Na het overleven van de onderduik in Enschede en Borne, vertrok Curt Bloch naar de Verenigde Staten en werd antiquair. Zijn beroep als Duitse jurist heeft hij nooit meer kunnen uitoefenen. Het boekwerk met de gebonden exemplaren van zijn cabaretteksten, die hij tijdens de onderduik had geschreven en gepubliceerd, stonden tachtig jaar lang in zijn boekenkast. Pas toen zijn kleindochter Duits ging studeren, werden de teksten herontdekt en in drie talen vertaald: Nederlands, Duits en Engels. Nu is zojuist een boek, een website en een tentoonstelling aan zijn werk gewijd.

De opening van de tentoonstelling over Curt Bloch in het Joodse Museum te Berlijn was vorige week een groot succes. We bezochten eerst de tentoonstelling zelf en daarna kwamen er wel tweehonderd mensen op de opening af.
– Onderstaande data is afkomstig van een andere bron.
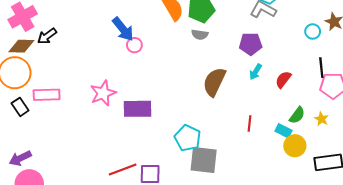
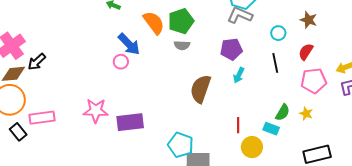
blue arrow: (123, 29) -> (129, 44), moved
cyan circle: (313, 31) -> (278, 33), moved
black line: (321, 68) -> (275, 63), moved
red semicircle: (283, 79) -> (306, 52), moved
pink star: (103, 93) -> (96, 111), turned 30
yellow circle: (295, 146) -> (252, 147), moved

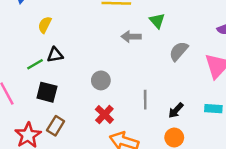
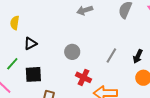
green line: (35, 64) -> (12, 64), moved
gray line: (145, 100) -> (111, 56), turned 49

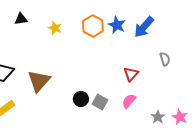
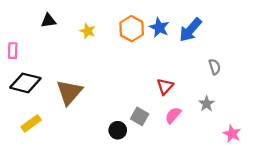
red triangle: (131, 74) -> (165, 86), moved
black circle: (81, 99) -> (118, 130), moved
gray star: (158, 117) -> (207, 104), moved

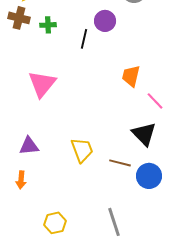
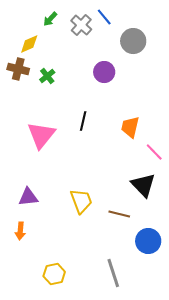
green cross: (48, 25) -> (47, 76), turned -35
black line: (84, 39) -> (83, 121), moved
blue circle: (149, 176) -> (148, 241), moved

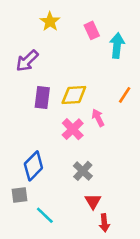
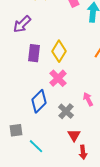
yellow diamond: (74, 95) -> (59, 51), turned -55
pink arrow: (98, 118) -> (88, 99), moved
blue diamond: (33, 166) -> (39, 101), moved

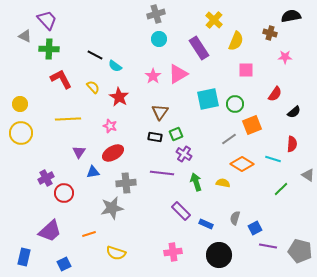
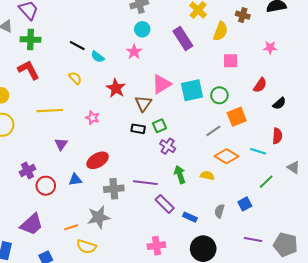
brown cross: (270, 33) -> (243, 15), moved
pink triangle: (178, 74) -> (162, 84), moved
pink star: (153, 76) -> (134, 52), moved
red L-shape: (61, 79) -> (29, 70), moved
red star: (119, 97) -> (116, 88), moved
red ellipse: (113, 153) -> (98, 160), moved
blue triangle: (93, 172) -> (75, 180), moved
purple line: (162, 173) -> (145, 183), moved
gray cross: (126, 183) -> (114, 189), moved
gray star: (112, 208) -> (99, 217), moved
blue square: (255, 228) -> (245, 204), moved
yellow semicircle: (116, 253) -> (86, 247), moved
We ontmoetten tijdens de opening een Duitse mevrouw die 23 jaar in de Amsterdamse Nieuwmarktbuurt gewoond had en aan de vertaling had meegewerkt. Honderden anderen hebben ook meegewerkt, waaronder mijn eigen vrouw. Een Nederlands echtpaar uit Friesland was met de camper helemaal naar Berlijn gekomen en was ook bij zowel de tentoonstelling als de receptie aanwezig. Dat de wereld toch nog heel klein is, merkten we toen bleek dat ze in Großenkneten gewoond hebben en de stad Sulingen ook goed kennen. Door het grote netwerk dat de designer Thilo von Debschitz via sociale media smeedde, konden de familie Bloch uit New York, het Joodse Museum en de diverse vertalers en ontwerpers virtueel bij elkaar komen en het omvangrijke werk dat nodig was tot een goed einde brengen.
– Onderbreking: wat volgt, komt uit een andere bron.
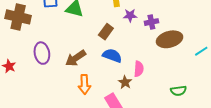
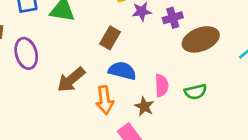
purple ellipse: (42, 53) -> (26, 53), moved
orange arrow: (84, 84) -> (105, 100), moved
green semicircle: (178, 91) -> (196, 92), moved

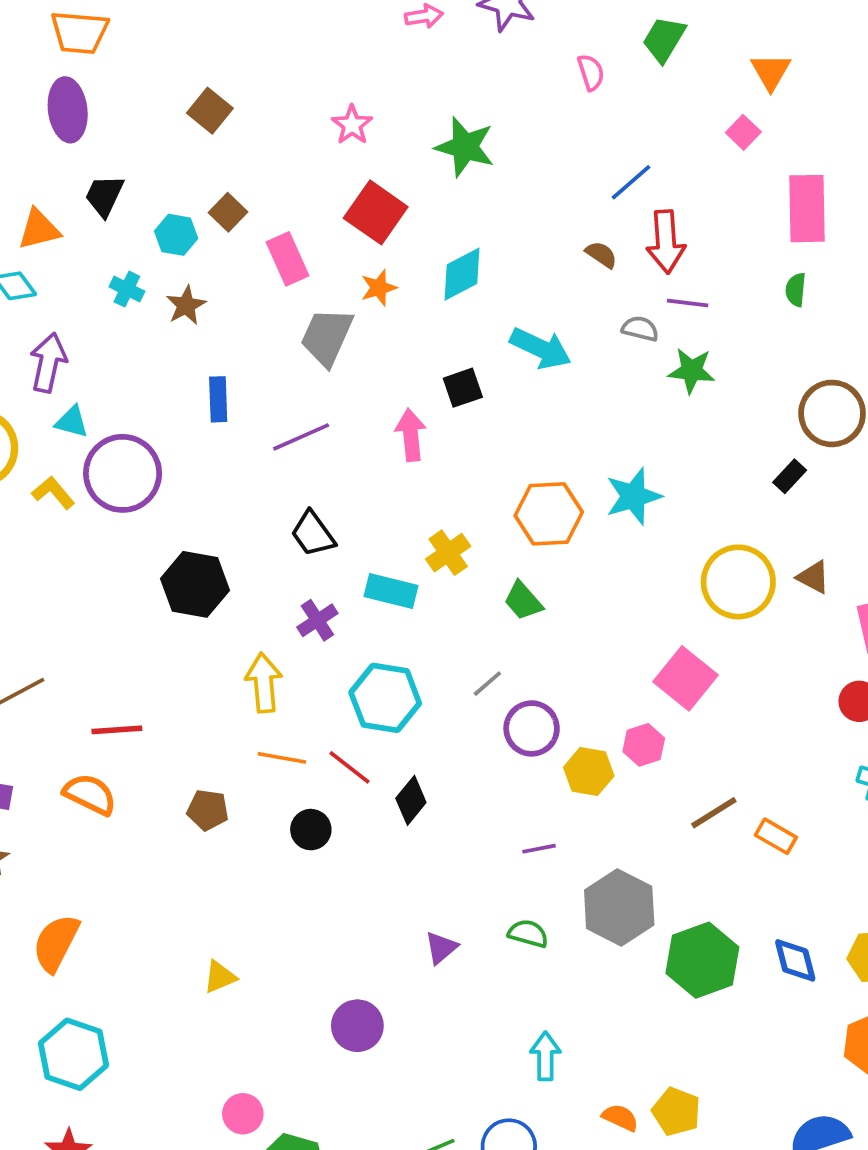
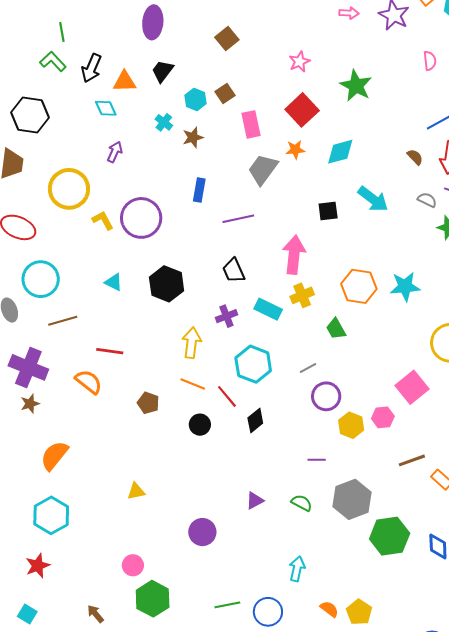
purple arrow: (48, 363) -> (115, 152), size x0.7
cyan triangle: (72, 422) -> (114, 282), moved
pink arrow: (411, 435) -> (294, 255), moved, size x1.4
De afgelopen maanden werden er ’s avonds regelmatig Duitse woorden en flarden van zinnen naar mijn hoofd gegooid, met de indringende vraag hoe of dat in het Nederlands vertaald moest worden. De teksten waren vaak oubollig en niet meer van deze tijd. Inhoudelijk waren de teksten vaak tegen mensen met namen als Goebbels en Göring gericht. Ik zei tegen mijn vrouw: “De Tweede Wereldoorlog is voorbij. Het is van belang dat we nu de levende Joden steunen. Dat de nazi’s fout waren, was in 1943 misschien nog nieuwswaardig, intussen is er een nieuwe pogrom aan de gang.” Dat zijn natuurlijk meningen die een Nederlands-Duits huwelijk niet ten goede komen. Nu ik de tentoonstelling over Curt Bloch heb gezien, realiseer ik mij dat juist de uitgaven van deze magazines uit WOII voor de Duitse samenleving van enorm belang is. Curt Bloch keert op deze manier terug naar Duitsland.
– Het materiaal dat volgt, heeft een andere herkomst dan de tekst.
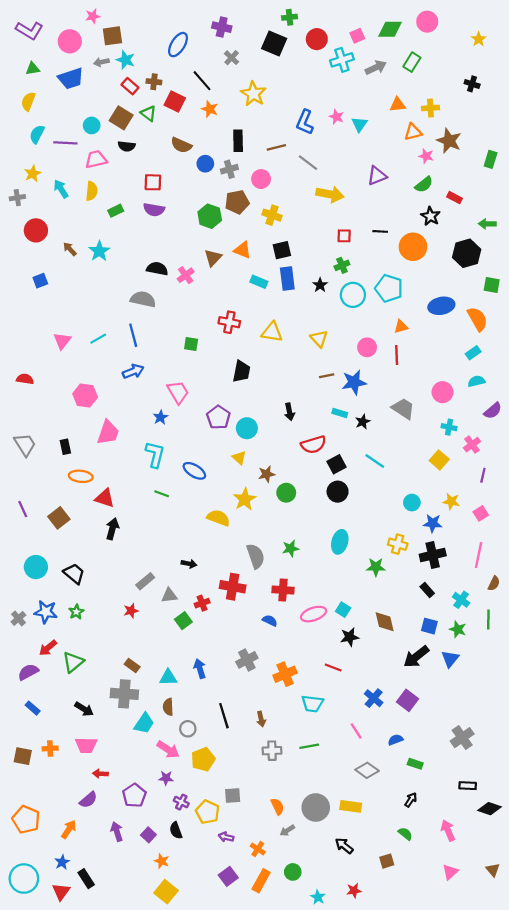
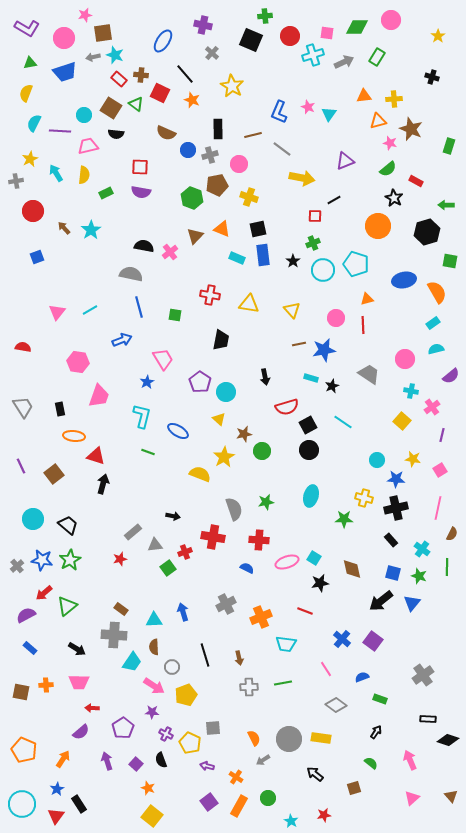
pink square: (357, 36) -> (327, 33), turned 32
black line: (380, 231) -> (334, 200), moved, turned -32
blue line: (133, 335) -> (139, 307), moved
green star: (76, 612) -> (70, 560), size x1.5

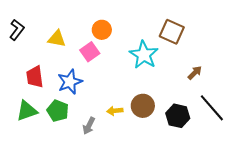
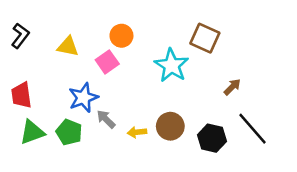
red trapezoid: (35, 77) -> (21, 95), moved
gray arrow: (89, 126) -> (106, 119), moved, turned 108

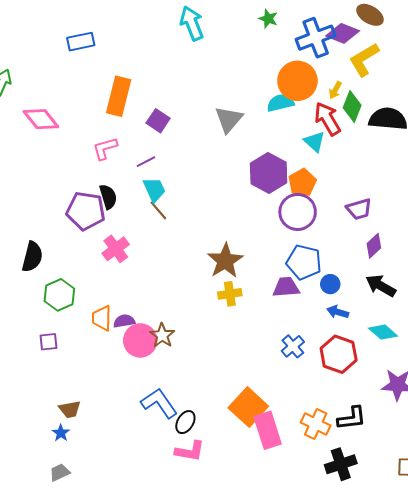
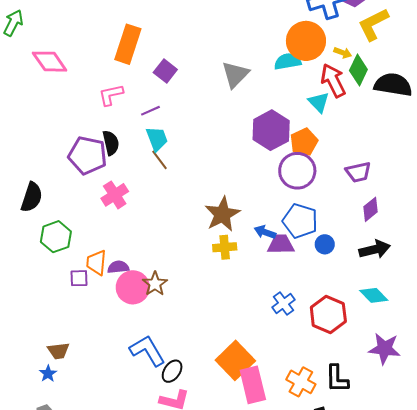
yellow arrow: (335, 90) -> (343, 53), turned -102
black arrow: (381, 286) -> (375, 249), turned 132
blue arrow: (338, 312) -> (265, 232), moved
purple square: (48, 342) -> (79, 278), moved
black L-shape: (352, 418) -> (337, 379), turned 92

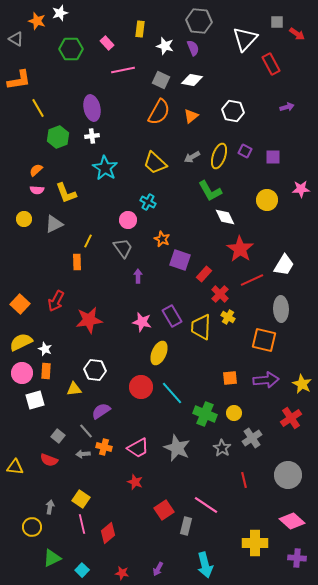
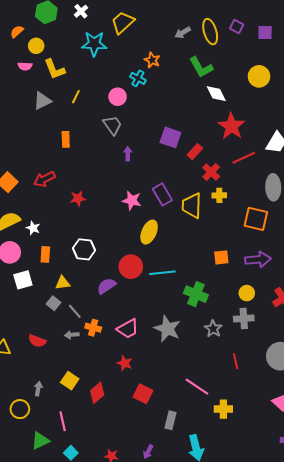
white cross: (92, 136) -> (81, 11), turned -32
yellow ellipse: (219, 156) -> (210, 32), turned -35
yellow trapezoid: (155, 163) -> (123, 22), moved, turned 95
cyan star: (105, 168) -> (94, 44), turned -30
orange semicircle: (36, 170) -> (17, 32), moved
yellow circle: (24, 219) -> (36, 46), moved
orange star: (162, 239) -> (152, 60), moved
yellow line: (88, 241) -> (76, 97), moved
red arrow: (56, 301) -> (44, 179), turned 35
yellow cross: (228, 317) -> (219, 195), turned -32
red star: (89, 320) -> (78, 198), size x0.6
orange rectangle: (46, 371) -> (45, 254), moved
yellow triangle: (74, 389) -> (63, 283), moved
cyan line: (172, 393) -> (162, 273), turned -55
purple semicircle: (101, 411) -> (106, 286), moved
yellow circle: (234, 413) -> (247, 293), moved
gray square: (58, 436) -> (53, 303), moved
gray cross: (252, 438) -> (244, 319), turned 30
red square: (164, 510) -> (143, 394), moved, turned -30
pink line: (82, 524) -> (63, 421), moved
gray rectangle: (186, 526) -> (170, 420), moved
red diamond: (108, 533) -> (97, 393), moved
yellow cross: (255, 543) -> (223, 409), moved, size x0.7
Tijdens de receptie in het deftige Prenzlauer Berg, een dag later, merkte ik opnieuw hoe omvangrijk het netwerk en de taken zijn geweest. Bezoekers uit alle windstreken en verschillende landen leerden elkaar eindelijk kennen. We spraken met de dochter en kleindochter van Curt Bloch, met de docent Duits van de kleindochter en met de familie van Thilo von Debschitz. Het restaurant Kanaan, waar de receptie gehouden werd, serveert zowel Joodse-als Arabische gerechten en probeert juist in de huidige tijd een vredesboodschap over te brengen. Ik moest wel even slikken toen ik de portretten van Golda Meir en verschillende Arabische leiders naast elkaar zag hangen, maar ik heb mij ingehouden. Ik was tenslotte te gast. Een ander discutabel punt was, dat de receptie op vrijdagavond plaats vond, tijdens de sabbat dus, maar wie ben ik om andere mensen op hun eigen geboden en verboden te wijzen?